GMO Foods and Your Family

Genetically modified organisms, or GMOs, are plants or animals that have had biotechnology applied to change the DNA of the plant or animal in ways that do not occur in nature. Should you feel concerned about GMOs? 

Examples of GMOs

There are not many GMOs grown in the United States. However, the few products that are genetically modified are very common. 

For example, 92% of the corn planted in 2020 was genetically modified.

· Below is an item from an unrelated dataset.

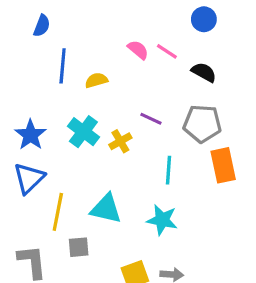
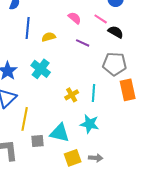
pink line: (167, 51) -> (101, 19), moved
purple line: (151, 119) -> (83, 43), moved
yellow cross: (120, 141) -> (72, 95), moved
cyan triangle: (106, 209) -> (60, 133), moved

In that year, the average American ate just over five pounds of corn — but more than 36 pounds of corn products, including corn syrup and cornstarch. 

Nearly all the sugar we eat is GMO, but the Sugar Association states that the molecules of sugar that reach our food supply are identical, whether they were produced with biotechnology or not. 

Soybeans and canola, used to make canola oil, are other examples of GMO products which are very widely used in the typical American diet. 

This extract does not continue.